R E S P E C T; What does respect mean to you, honey?
To me,understanding the fact that it’s only natural as us human beings, when we’re in close quarters things happen and you might say the wrong thing, it could go the wrong way. It’s just respecting everybody’s feelings and understanding that everybody’s got pressure going on. It’s not just you as an individual, everybody’s feeling kind of strange and weird and out of sorts and just not being able to do what they would normally do. So it’s just respecting that it’s not just me, but it’s you or whoever’s in your bubble. And giving that person the respect to know that, okay, that was pretty harsh, but it happens. And then also, the biggie with that is then when you do make a mistake, just come back and admit it and say, Hey, I’m sorry.
Circle back, circle back and say, I’m re-correcting. Forgive me. You know, it’s okay to, I’m sorry.
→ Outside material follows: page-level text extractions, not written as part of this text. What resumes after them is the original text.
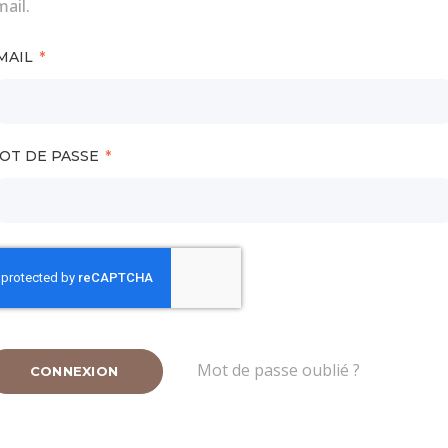
ail.
MAIL
OT DE PASSE
Mot de passe oublié ?
CONNEXION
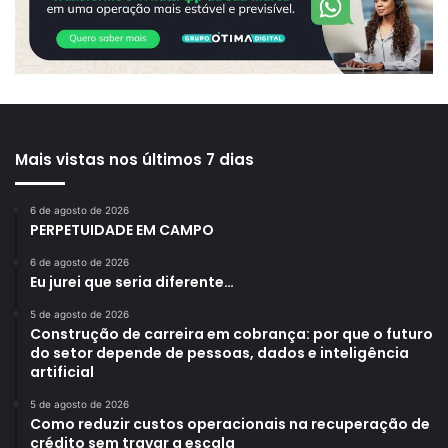
Mais vistas nos últimos 7 dias
6 de agosto de 2026
PERPETUIDADE EM CAMPO
6 de agosto de 2026
Eu jurei que seria diferente…
5 de agosto de 2026
Construção de carreira em cobrança: por que o futuro
do setor depende de pessoas, dados e inteligência
artificial
5 de agosto de 2026
Como reduzir custos operacionais na recuperação de
crédito sem travar a escala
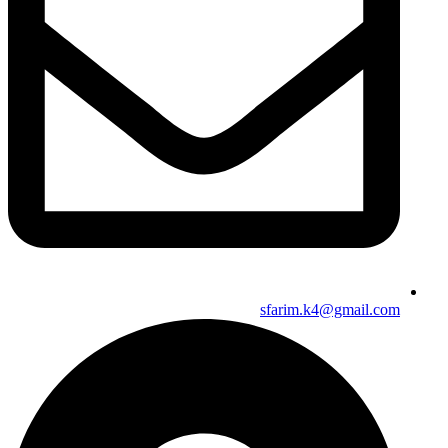
sfarim.k4@gmail.com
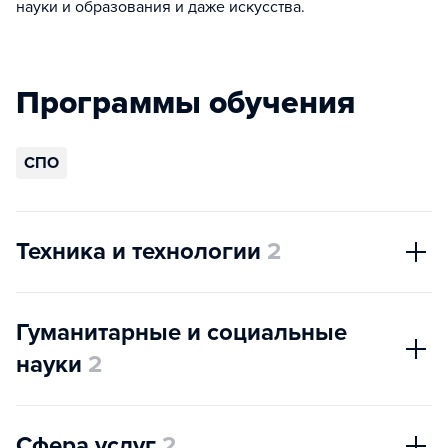
науки и образования и даже искусства.
Программы обучения
СПО
Техника и технологии
2
Гуманитарные и социальные
науки
2
Сфера услуг
2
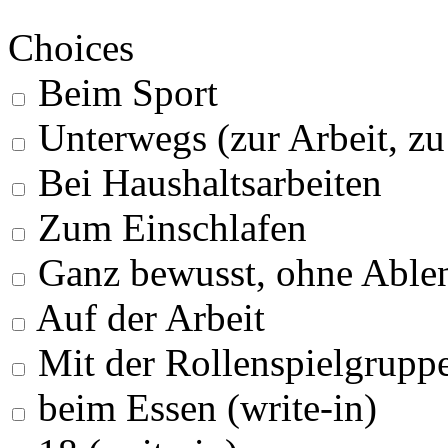
Choices
Beim Sport
Unterwegs (zur Arbeit, z
Bei Haushaltsarbeiten
Zum Einschlafen
Ganz bewusst, ohne Able
Auf der Arbeit
Mit der Rollenspielgrupp
beim Essen (write-in)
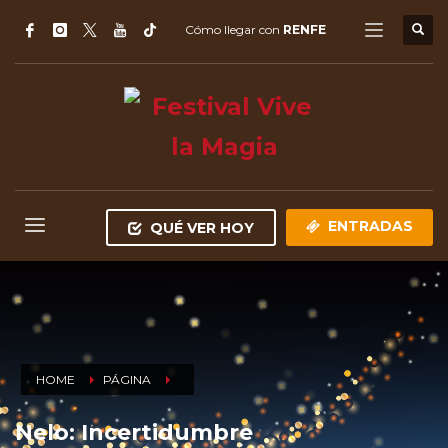
Cómo llegar con
RENFE
ENTRADAS
QUÉ VER HOY
HOME
PÁGINA
Nelo: Incertidumbre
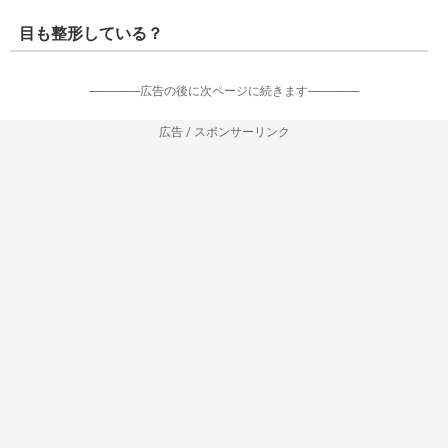
目も整形している？
-----------------広告の後に次ページに続きます-----------------
広告 / スポンサーリンク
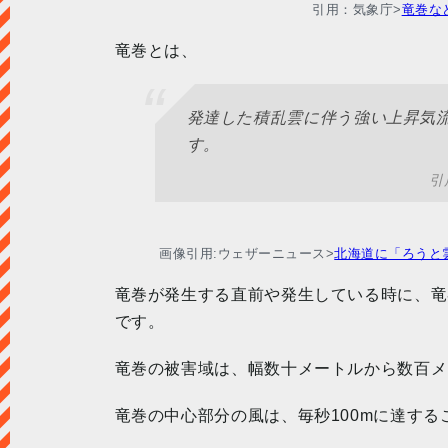
引用：気象庁>
竜巻な
竜巻とは、
発達した積乱雲に伴う強い上昇気
す。
引
画像引用:ウェザーニュース>
北海道に「ろうと
竜巻が発生する直前や発生している時に、竜
です。
竜巻の被害域は、幅数十メートルから数百メ
竜巻の中心部分の風は、毎秒100mに達する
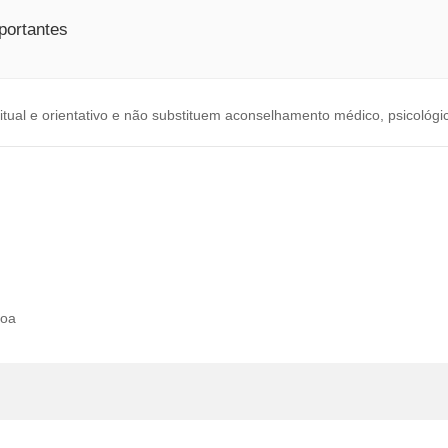
portantes
tual e orientativo e não substituem aconselhamento médico, psicológic
soa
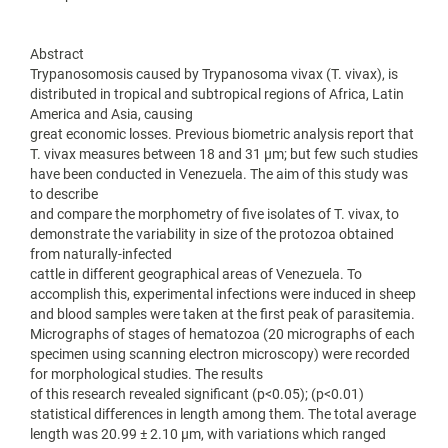
Abstract
Trypanosomosis caused by Trypanosoma vivax (T. vivax), is
distributed in tropical and subtropical regions of Africa, Latin
America and Asia, causing
great economic losses. Previous biometric analysis report that
T. vivax measures between 18 and 31 μm; but few such studies
have been conducted in Venezuela. The aim of this study was
to describe
and compare the morphometry of five isolates of T. vivax, to
demonstrate the variability in size of the protozoa obtained
from naturally-infected
cattle in different geographical areas of Venezuela. To
accomplish this, experimental infections were induced in sheep
and blood samples were taken at the first peak of parasitemia.
Micrographs of stages of hematozoa (20 micrographs of each
specimen using scanning electron microscopy) were recorded
for morphological studies. The results
of this research revealed significant (p<0.05); (p<0.01)
statistical differences in length among them. The total average
length was 20.99 ± 2.10 μm, with variations which ranged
It’s actually very manly and very womanly and, and very beautiful to be able to say I am sorry and mean it too.
Because the pandemic that we’re in right now, we get a lot of deliveries. Our food comes delivered and in plastic and in cardboard boxes. And so poor Michael, I am a trained medical doctor. I’ve been in the medical profession for a long time. And so I just assume everybody knows what’s contaminated and what’s not contaminated. So poor Michael, he gets the delivery of vegetables. And so the cardboard box came to the front door and the virus can stay on cardboard for up to 24 hours. We had gloves and masks ready.
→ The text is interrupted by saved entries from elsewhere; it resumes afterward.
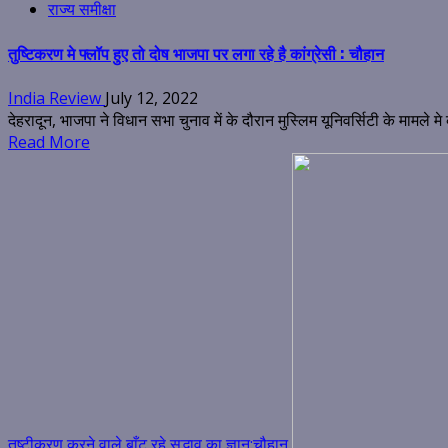
राज्य समीक्षा
तुष्टिकरण मे फ्लॉप हुए तो दोष भाजपा पर लगा रहे है कांग्रेसी : चौहान
India Review
July 12, 2022
देहरादून, भाजपा ने विधान सभा चुनाव में के दौरान मुस्लिम यूनिवर्सिटी के मामले मे का
Read More
तुष्टीकरण करने वाले बाँट रहे सद्भाव का ज्ञान:चौहान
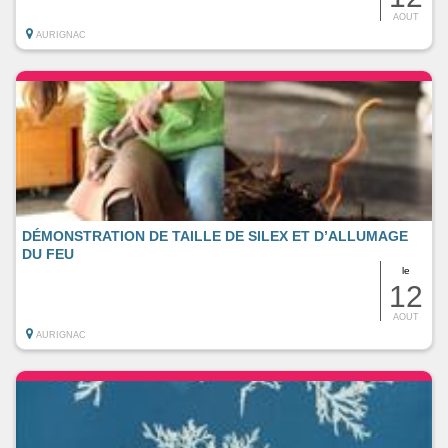
AOUT
AURIGNAC
DÉMONSTRATION DE TAILLE DE SILEX ET D’ALLUMAGE
DU FEU
le
12
AOUT
AURIGNAC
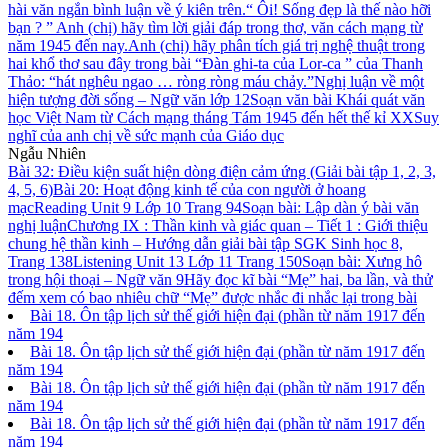
hài văn ngắn bình luận về ý kiên trên.
“ Ôi! Sống đẹp là thế nào hỡi
bạn ? ” Anh (chị) hãy tìm lời giải đáp trong thơ, văn cách mạng từ
năm 1945 đến nay.
Anh (chị) hãy phân tích giá trị nghệ thuật trong
hai khổ thơ sau đây trong bài “Đàn ghi-ta của Lor-ca ” của Thanh
Thảo: “hát nghêu ngao … ròng ròng máu chảy.”
Nghị luận về một
hiện tượng đời sống – Ngữ văn lớp 12
Soạn văn bài Khái quát văn
học Việt Nam từ Cách mạng tháng Tám 1945 đến hết thế kỉ XX
Suy
nghĩ của anh chị về sức mạnh của Giáo dục
Ngẫu Nhiên
Bài 32: Điều kiện suất hiện dòng điện cảm ứng (Giải bài tập 1, 2, 3,
4, 5, 6)
Bài 20: Hoạt động kinh tế của con người ở hoang
mạc
Reading Unit 9 Lớp 10 Trang 94
Soạn bài: Lập dàn ý bài văn
nghị luận
Chương IX : Thần kinh và giác quan – Tiết 1 : Giới thiệu
chung hệ thần kinh – Hướng dẫn giải bài tập SGK Sinh học 8,
Trang 138
Listening Unit 13 Lớp 11 Trang 150
Soạn bài: Xưng hô
trong hội thoại – Ngữ văn 9
Hãy đọc kĩ bài “Mẹ” hai, ba lần, và thử
đếm xem có bao nhiêu chữ “Mẹ” được nhắc đi nhắc lại trong bài
Bài 18. Ôn tập lịch sử thế giới hiện đại (phần từ năm 1917 đến
năm 194
Bài 18. Ôn tập lịch sử thế giới hiện đại (phần từ năm 1917 đến
năm 194
Bài 18. Ôn tập lịch sử thế giới hiện đại (phần từ năm 1917 đến
năm 194
Bài 18. Ôn tập lịch sử thế giới hiện đại (phần từ năm 1917 đến
năm 194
I said Babe, do you want to go get the vegetables out of the box? And he said yeah. And I said, okay, remember you’re going to remember the gloves, right? So, and he did really good. He went out, he brought a platter out, you know he was going to put the vegetables onto the plate. Well, he had both gloves on and he had cut the box open and with his dirty gloves, he touched the cardboard.
He was going into the vegetables. I said, what are you, you need one dirty and one clean hand, take one glove off and make it clean. You know, I was just, I don’t know what, I went back into my first year medical training, I felt like I was back in the hospital speaking to 1st year med student, and it was coming out of me and he started shaking and our neighbors were outside and they could see that, we had just gotten a delivery and they were, wow, what are you getting? What are you getting? But when they saw that, I was like reprimanding my poor, beautiful husband, they all ran.
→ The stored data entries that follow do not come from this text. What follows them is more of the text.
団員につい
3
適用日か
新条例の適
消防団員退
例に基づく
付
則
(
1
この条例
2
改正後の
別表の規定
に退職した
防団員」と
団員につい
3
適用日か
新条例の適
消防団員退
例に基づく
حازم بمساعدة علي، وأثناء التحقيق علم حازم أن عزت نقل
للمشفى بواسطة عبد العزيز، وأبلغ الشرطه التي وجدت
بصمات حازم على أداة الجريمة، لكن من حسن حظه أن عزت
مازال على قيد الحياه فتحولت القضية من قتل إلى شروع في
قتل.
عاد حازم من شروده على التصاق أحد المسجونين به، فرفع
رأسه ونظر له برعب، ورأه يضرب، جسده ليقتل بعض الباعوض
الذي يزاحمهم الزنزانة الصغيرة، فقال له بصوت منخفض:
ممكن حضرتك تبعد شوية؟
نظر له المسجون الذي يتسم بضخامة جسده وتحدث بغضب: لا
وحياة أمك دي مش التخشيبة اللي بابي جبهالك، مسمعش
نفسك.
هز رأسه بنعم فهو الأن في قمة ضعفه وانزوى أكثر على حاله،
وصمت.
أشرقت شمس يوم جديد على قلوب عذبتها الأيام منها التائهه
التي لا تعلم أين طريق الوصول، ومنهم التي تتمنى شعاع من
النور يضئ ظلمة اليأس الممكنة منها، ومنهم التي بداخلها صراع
Okay, so one hand’s clean, you know, take off the glove. And that’s the cleaner. The bottom line is. I just was like, okay, he’s got it, you know, I don’t have to say anymore. It took me two hours before my brain went, Um, you hurt him, you know. And so I had to go back and say, I’m sorry and forgive me. So bubble buddy. Yes. Respecting your bubble buddy. Respecting the fact that it’s, it’s messy for everybody, you know?
Especially when you can’t do what you normally do. We like to go to the beach and we just all get thrown out of our routine. And so biggest thing is, and it’s not just now for the rest of your life, cause there will be times when maybe something happens that you’re stuck somewhere in a confined place with someone. You know, maybe it’s an aunt or an uncle or maybe your mom or your dad or your brother, your sister, might not just be your spouse or your partner. But you know, you’re stuck with somebody for a long period of time. And it’s, it’s understanding how to respect that bubble buddy that you may have at the time. And be gentle to them. Be gentle to yourself, cause you’re doing the best you can. We’re all, you’re all trying to do the best we can.
So that’s it for today. We’re still in love. We’re still good bubble buddies. Our good bubble.
Make a Difference. Love Unconditionally. Forgive Quickly.